**TASK BRIEF:** Give a faithful, exact copy of all entries, minus the images.

[Opening PROVIDED RECORDS section]

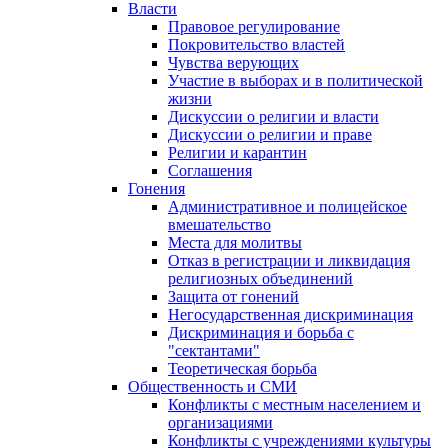
Власти
Правовое регулирование
Покровительство властей
Чувства верующих
Участие в выборах и в политической
жизни
Дискуссии о религии и власти
Дискуссии о религии и праве
Религии и карантин
Соглашения
Гонения
Административное и полицейское
вмешательство
Места для молитвы
Отказ в регистрации и ликвидация
религиозных объединений
Защита от гонений
Негосударственная дискриминация
Дискриминация и борьба с
"сектантами"
Теоретическая борьба
Общественность и СМИ
Конфликты с местным населением и
организациями
Конфликты с учреждениями культуры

[Closing PROVIDED RECORDS section]

**ANSWER SPACE:**
Власти
Правовое регулирование
Покровительство властей
Чувства верующих
Участие в выборах и в политической
жизни
Дискуссии о религии и власти
Дискуссии о религии и праве
Религии и карантин
Соглашения
Гонения
Административное и полицейское
вмешательство
Места для молитвы
Отказ в регистрации и ликвидация
религиозных объединений
Защита от гонений
Негосударственная дискриминация
Дискриминация и борьба с
"сектантами"
Теоретическая борьба
Общественность и СМИ
Конфликты с местным населением и
организациями
Конфликты с учреждениями культуры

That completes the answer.